The last dimension that concerns shared-space virtual environments is the concept of spatiality. The fundamental attributes of this dimension include containment, topology, distance, orientation and movement (4, 10). Of the above attributes movement of participants is considered necessary and lends itself to the development of distance and orientation. Movement also allows for the exploration of digital spaces and also plays a role in dynamic group formation (5).
Medical Applications and Virtual Environments
Medicine is in a state of transition whereby virtual environments and scientific visualization has furthered patient care and medical education. Virtual reality is being used to enhance medicine in four main areas: education and training, medical disaster planning and casualty care, virtual prototyping and rehabilitation and psychiatric therapy (12). The use of virtual environments is being applied to a wide range of medical disciplines, including remote and local surgery, surgical planning as well as treatment of phobias and other causes of psychological distress. It is also used for the visualization of data intensive medical record set.
Today, surgery remains mostly a visual and manual discipline. What this amount to is that many aspects of medicine require dexterous work, or the ability match hand-eye coordination with the specific task at hand. Therefore, the use of virtual environments, especial those involved in actual surgical procedures or training in virtual simulators must mimic physical interactions with instruments, eye coordination and medical planning.
The concept that medicine is a dexterous task is central to the development of virtual medical environments. These systems must allow for delicate work of actual surgical representations that can be performed for hours on end without strain. Such systems already exist for brain and heart surgery, certain minimally invasive techniques and craniofacial repair. "Therefore, the approach of medical simulations is to bring the computer-modeled work object such as a three-dimensional medical image, a scalpel, cutting tool or laser into the user's natural work volume" (13). Additionally, as a surgeon performs dexterous work he is usually within one foot or so of his work, this affords good depth perception and reduces arm strain. So when one attempts to develop system to replace reality the above concerns must be taken into account.
The key to dexterity is hand eye coordination. "In the abstract, a mouse cursor seems far better than a finger, pointing more precisely at a point in the monitor screen" (13). However, in three-dimensional systems stereo vision as well as the position of the user's body is of importance. Therefore, it is both the physical state of the user's body, the position of the head and the arms as well as vision that must come together in the accomplish a given task.

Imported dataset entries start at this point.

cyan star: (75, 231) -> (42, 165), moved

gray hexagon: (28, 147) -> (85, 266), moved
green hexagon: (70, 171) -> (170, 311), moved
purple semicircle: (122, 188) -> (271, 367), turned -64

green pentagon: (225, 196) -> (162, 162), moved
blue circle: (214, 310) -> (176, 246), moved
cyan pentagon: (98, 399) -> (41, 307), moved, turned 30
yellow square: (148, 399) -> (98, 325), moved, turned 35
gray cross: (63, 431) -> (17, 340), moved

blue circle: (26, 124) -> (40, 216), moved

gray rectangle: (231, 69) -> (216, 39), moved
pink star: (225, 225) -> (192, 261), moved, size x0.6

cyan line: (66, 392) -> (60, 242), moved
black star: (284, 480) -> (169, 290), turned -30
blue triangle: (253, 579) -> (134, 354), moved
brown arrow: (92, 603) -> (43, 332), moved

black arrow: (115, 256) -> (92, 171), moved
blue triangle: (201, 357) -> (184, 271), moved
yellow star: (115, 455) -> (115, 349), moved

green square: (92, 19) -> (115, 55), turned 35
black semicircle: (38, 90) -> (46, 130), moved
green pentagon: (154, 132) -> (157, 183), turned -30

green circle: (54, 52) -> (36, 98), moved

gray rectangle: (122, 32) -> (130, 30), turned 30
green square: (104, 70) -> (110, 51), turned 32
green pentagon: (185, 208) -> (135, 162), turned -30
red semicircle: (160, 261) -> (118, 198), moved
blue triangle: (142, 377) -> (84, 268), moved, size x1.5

When merging the user's workspace with that of the computers it is of importance that the user must be able to perceive an objects relative location and to have some sort of tactile sense for the object. The sense of touching can be accomplished through the use of a generalized tool handle this is what the user actually manipulates. The virtual tool becomes the "working end" and it may portray various surgical instruments such as a scalpel blade or a laser. "It is generally understood that if the user can see the tool and feel the tool then the perception matches" (13).